AIM OF THE EXERCISE ::
The answer should be each line of the records that contains the word "варто"; please copy them all.

+++

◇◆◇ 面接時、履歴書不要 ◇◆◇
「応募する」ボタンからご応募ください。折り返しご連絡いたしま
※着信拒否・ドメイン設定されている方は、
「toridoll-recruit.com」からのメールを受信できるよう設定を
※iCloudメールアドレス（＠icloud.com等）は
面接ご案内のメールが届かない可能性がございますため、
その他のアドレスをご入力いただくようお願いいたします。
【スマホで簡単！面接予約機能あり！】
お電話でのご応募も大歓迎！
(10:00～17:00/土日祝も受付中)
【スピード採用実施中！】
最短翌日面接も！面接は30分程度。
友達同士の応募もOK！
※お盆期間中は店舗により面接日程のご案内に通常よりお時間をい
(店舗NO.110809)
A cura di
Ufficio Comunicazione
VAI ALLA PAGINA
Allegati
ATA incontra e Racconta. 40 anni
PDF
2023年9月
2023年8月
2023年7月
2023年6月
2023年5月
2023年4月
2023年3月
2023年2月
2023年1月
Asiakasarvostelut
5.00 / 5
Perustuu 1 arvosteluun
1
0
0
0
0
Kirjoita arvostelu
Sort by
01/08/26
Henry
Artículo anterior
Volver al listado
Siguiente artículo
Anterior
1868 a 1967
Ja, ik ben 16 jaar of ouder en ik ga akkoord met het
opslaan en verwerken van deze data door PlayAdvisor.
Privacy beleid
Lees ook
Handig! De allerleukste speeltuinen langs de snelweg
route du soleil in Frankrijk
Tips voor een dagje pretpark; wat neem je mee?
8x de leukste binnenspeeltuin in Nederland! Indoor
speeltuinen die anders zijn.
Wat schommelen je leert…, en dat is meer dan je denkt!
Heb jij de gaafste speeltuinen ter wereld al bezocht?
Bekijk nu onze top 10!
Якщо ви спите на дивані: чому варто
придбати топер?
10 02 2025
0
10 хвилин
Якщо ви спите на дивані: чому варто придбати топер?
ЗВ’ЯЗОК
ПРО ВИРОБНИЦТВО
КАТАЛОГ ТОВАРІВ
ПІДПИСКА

+++

ANSWER FOR THE TASK ::
Якщо ви спите на дивані: чому варто
Якщо ви спите на дивані: чому варто придбати топер?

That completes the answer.